- _TASK GOAL_:
What you output must match the entries exactly, apart from the pictures, which are left out.

═══ DATA EXCERPTS

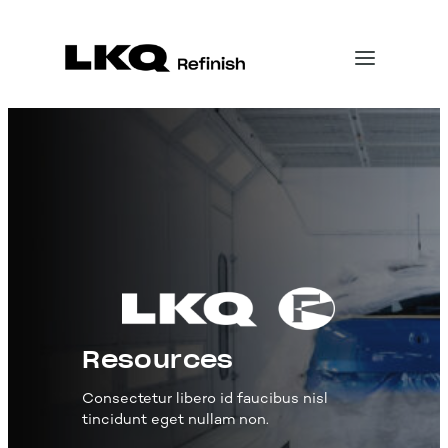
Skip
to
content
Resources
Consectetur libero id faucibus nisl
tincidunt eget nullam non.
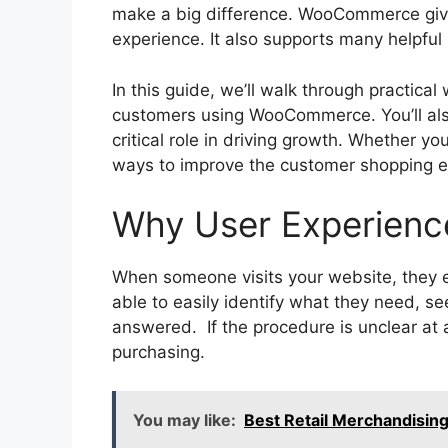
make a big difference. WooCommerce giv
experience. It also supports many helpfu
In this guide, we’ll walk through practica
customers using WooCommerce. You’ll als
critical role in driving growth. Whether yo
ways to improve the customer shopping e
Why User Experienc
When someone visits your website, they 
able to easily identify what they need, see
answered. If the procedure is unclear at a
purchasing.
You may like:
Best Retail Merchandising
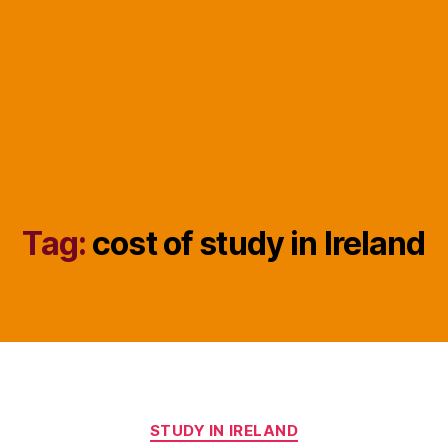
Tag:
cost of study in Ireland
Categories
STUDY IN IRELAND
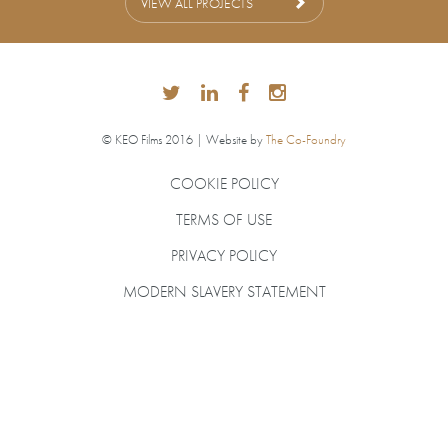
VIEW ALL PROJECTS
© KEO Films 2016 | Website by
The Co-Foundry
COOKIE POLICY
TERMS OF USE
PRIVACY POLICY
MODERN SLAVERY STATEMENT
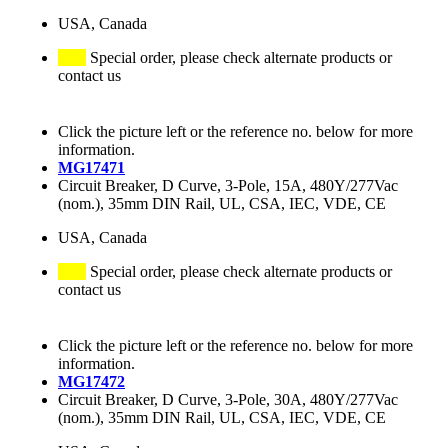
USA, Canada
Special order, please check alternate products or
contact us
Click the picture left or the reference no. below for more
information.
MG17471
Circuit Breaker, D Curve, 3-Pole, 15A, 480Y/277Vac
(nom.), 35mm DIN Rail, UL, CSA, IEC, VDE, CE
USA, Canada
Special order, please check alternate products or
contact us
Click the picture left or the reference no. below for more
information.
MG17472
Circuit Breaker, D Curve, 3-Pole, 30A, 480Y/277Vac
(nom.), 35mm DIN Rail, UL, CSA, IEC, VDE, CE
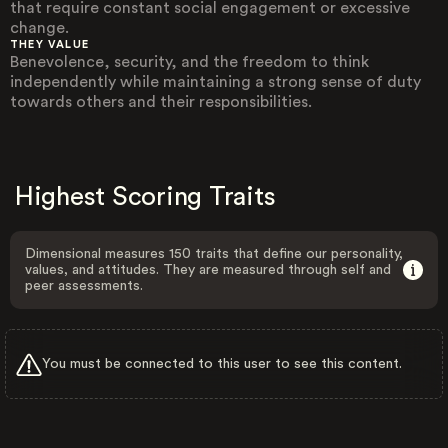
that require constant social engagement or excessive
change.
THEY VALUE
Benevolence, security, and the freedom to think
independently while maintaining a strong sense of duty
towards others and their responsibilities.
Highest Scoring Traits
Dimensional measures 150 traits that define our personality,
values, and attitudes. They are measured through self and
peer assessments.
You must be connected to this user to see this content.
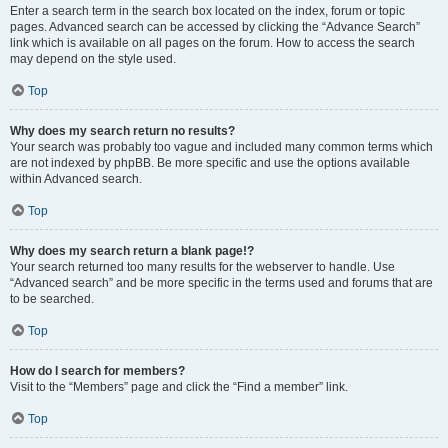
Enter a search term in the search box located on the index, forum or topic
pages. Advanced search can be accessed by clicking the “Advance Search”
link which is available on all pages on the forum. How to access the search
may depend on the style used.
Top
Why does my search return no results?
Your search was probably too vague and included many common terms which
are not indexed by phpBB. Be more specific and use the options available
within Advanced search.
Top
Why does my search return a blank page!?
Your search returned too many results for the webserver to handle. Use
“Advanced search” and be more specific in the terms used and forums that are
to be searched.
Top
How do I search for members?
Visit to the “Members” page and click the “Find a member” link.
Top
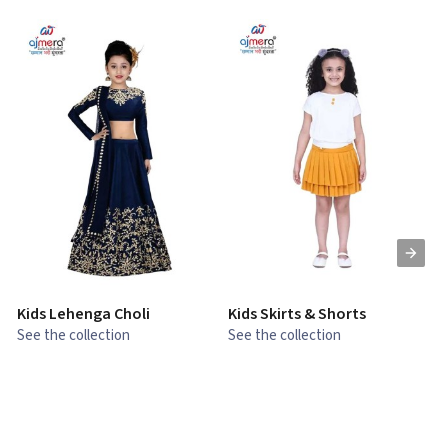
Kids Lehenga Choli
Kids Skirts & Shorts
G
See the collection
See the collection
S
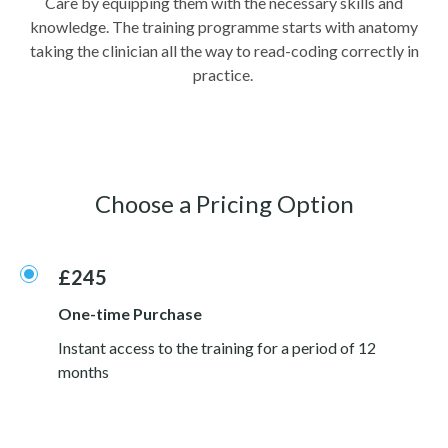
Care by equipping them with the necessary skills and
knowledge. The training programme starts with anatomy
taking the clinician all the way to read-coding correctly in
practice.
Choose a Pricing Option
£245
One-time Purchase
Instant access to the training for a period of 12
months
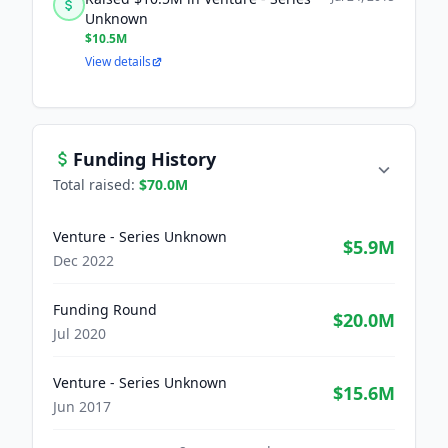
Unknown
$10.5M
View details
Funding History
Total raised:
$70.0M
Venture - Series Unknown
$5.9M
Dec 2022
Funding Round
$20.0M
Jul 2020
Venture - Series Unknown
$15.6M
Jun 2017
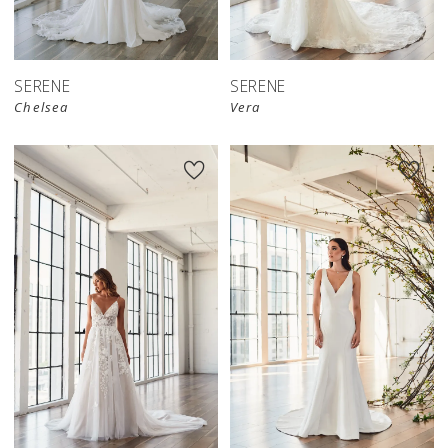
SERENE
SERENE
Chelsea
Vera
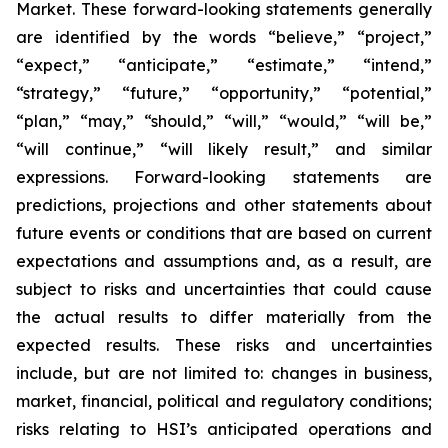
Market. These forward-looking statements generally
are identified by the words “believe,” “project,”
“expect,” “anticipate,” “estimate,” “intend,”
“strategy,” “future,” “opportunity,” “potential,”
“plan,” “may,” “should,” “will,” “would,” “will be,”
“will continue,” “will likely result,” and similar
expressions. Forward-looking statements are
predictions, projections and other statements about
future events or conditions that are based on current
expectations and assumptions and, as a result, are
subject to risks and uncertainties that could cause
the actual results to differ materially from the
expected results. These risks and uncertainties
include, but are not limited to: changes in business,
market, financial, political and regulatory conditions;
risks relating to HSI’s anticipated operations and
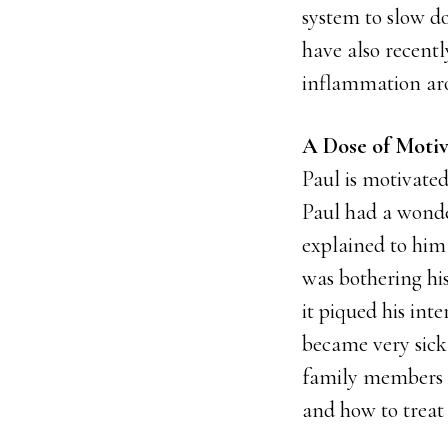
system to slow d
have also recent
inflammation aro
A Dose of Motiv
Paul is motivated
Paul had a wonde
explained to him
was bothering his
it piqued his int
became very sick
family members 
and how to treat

══════

- _WRITTEN SOLUTION_:
Skip
to
content
Resources
Consectetur libero id faucibus nisl
tincidunt eget nullam non.
make a big difference. WooCommerce giv
experience. It also supports many helpfu
In this guide, we’ll walk through practica
customers using WooCommerce. You’ll als
critical role in driving growth. Whether yo
ways to improve the customer shopping e
Why User Experienc
When someone visits your website, they 
able to easily identify what they need, see
answered. If the procedure is unclear at a
purchasing.
You may like:
Best Retail Merchandising
Tag:
cost of study in Ireland
Categories
STUDY IN IRELAND
VIEW ALL PROJECTS
© KEO Films 2016 | Website by
The Co-Foundry
COOKIE POLICY
TERMS OF USE
PRIVACY POLICY
MODERN SLAVERY STATEMENT
USA, Canada
Special order, please check alternate products or
contact us
Click the picture left or the reference no. below for more
information.
MG17471
Circuit Breaker, D Curve, 3-Pole, 15A, 480Y/277Vac
(nom.), 35mm DIN Rail, UL, CSA, IEC, VDE, CE
USA, Canada
Special order, please check alternate products or
contact us
Click the picture left or the reference no. below for more
information.
MG17472
Circuit Breaker, D Curve, 3-Pole, 30A, 480Y/277Vac
(nom.), 35mm DIN Rail, UL, CSA, IEC, VDE, CE
that require constant social engagement or excessive
change.
THEY VALUE
Benevolence, security, and the freedom to think
independently while maintaining a strong sense of duty
towards others and their responsibilities.
Highest Scoring Traits
Dimensional measures 150 traits that define our personality,
values, and attitudes. They are measured through self and
peer assessments.
You must be connected to this user to see this content.
Enter a search term in the search box located on the index, forum or topic
pages. Advanced search can be accessed by clicking the “Advance Search”
link which is available on all pages on the forum. How to access the search
may depend on the style used.
Top
Why does my search return no results?
Your search was probably too vague and included many common terms which
are not indexed by phpBB. Be more specific and use the options available
within Advanced search.
Top
Why does my search return a blank page!?
Your search returned too many results for the webserver to handle. Use
“Advanced search” and be more specific in the terms used and forums that are
to be searched.
Top
How do I search for members?
Visit to the “Members” page and click the “Find a member” link.
Top
Kids Lehenga Choli
Kids Skirts & Shorts
G
See the collection
See the collection
S
Care by equipping them with the necessary skills and
knowledge. The training programme starts with anatomy
taking the clinician all the way to read-coding correctly in
practice.
Choose a Pricing Option
£245
One-time Purchase
Instant access to the training for a period of 12
months
Unknown
$10.5M
View details
Funding History
Total raised:
$70.0M
Venture - Series Unknown
$5.9M
Dec 2022
Funding Round
$20.0M
Jul 2020
Venture - Series Unknown
$15.6M
Jun 2017
SERENE
SERENE
Chelsea
Vera
Market. These forward-looking statements generally
are identified by the words “believe,” “project,”
“expect,” “anticipate,” “estimate,” “intend,”
“strategy,” “future,” “opportunity,” “potential,”
“plan,” “may,” “should,” “will,” “would,” “will be,”
“will continue,” “will likely result,” and similar
expressions. Forward-looking statements are
predictions, projections and other statements about
future events or conditions that are based on current
expectations and assumptions and, as a result, are
subject to risks and uncertainties that could cause
the actual results to differ materially from the
expected results. These risks and uncertainties
include, but are not limited to: changes in business,
market, financial, political and regulatory conditions;
risks relating to HSI’s anticipated operations and
system to slow d
have also recent
inflammation aro
A Dose of Motiv
Paul is motivated
Paul had a wonde
explained to him
was bothering his
it piqued his int
became very sick
family members 
and how to treat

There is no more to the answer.